Exercise aim.
Search the records for the string "voor" and return each line that has it.
===== Data to use
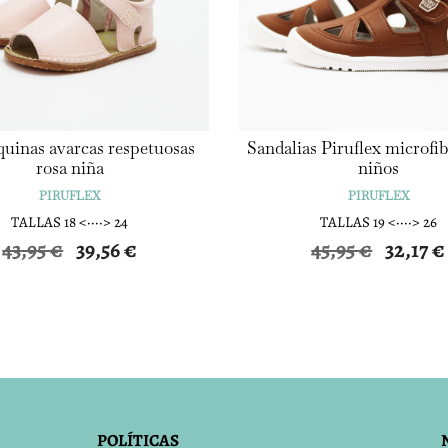
uinas avarcas respetuosas
Sandalias Piruflex microfi
rosa niña
niños
PIRUFLEX
PIRUFLEX
TALLAS 18 <····> 24
TALLAS 19 <····> 26
El
El
El
43,95
€
39,56
€
45,95
€
32,17
€
precio
precio
precio
original
actual
original
era:
es:
era:
43,95 €.
39,56 €.
45,95 €.
POLÍTICAS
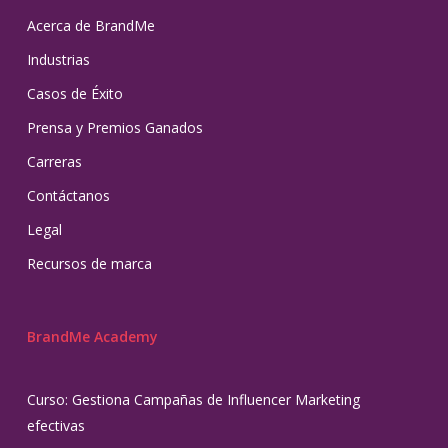
Acerca de BrandMe
Industrias
Casos de Éxito
Prensa y Premios Ganados
Carreras
Contáctanos
Legal
Recursos de marca
BrandMe Academy
Curso: Gestiona Campañas de Influencer Marketing
efectivas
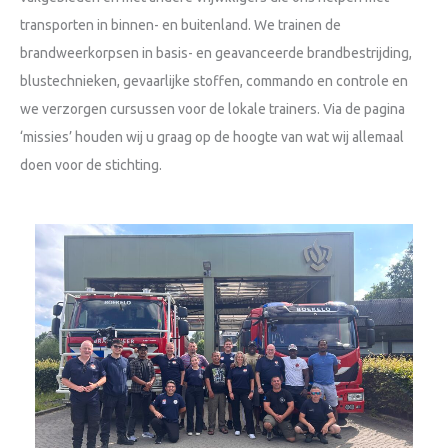
transporten in binnen- en buitenland. We trainen de
brandweerkorpsen in basis- en geavanceerde brandbestrijding,
blustechnieken, gevaarlijke stoffen, commando en controle en
we verzorgen cursussen voor de lokale trainers. Via de pagina
‘missies’ houden wij u graag op de hoogte van wat wij allemaal
doen voor de stichting.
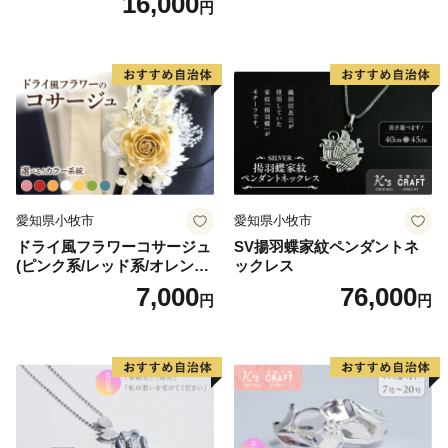
16,000
円
愛知県小牧市
愛知県小牧市
ドライ風フラワーコサージュ
SV揚羽蝶家紋ペンダントネ
(ピンク系/レッド系/オレンジ
ックレス
系/ホワイト系/イエロー系/グ
7,000
76,000
円
円
リーン系/ブルー系）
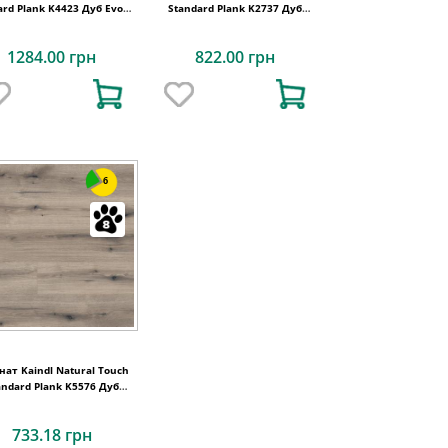
ard Plank K4423 Дуб Evoke
Standard Plank K2737 Дуб
Crystal
Cremona Cotta
1284.00 грн
822.00 грн
6
нат Kaindl Natural Touch
andard Plank K5576 Дуб
EVOKE KNOT SOLANO
733.18 грн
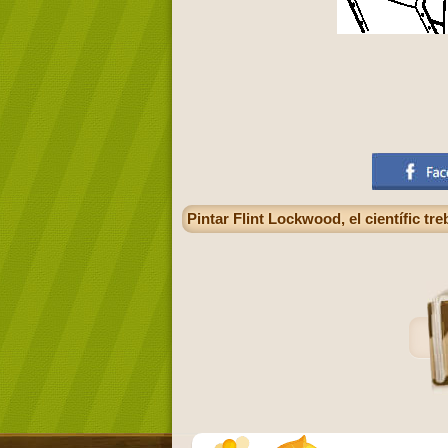
Pintar Flint Lockwood, el científic tre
==========
Answer.
we verzorgen cursussen voor de lokale trainers. Via de pagina
doen voor de stichting.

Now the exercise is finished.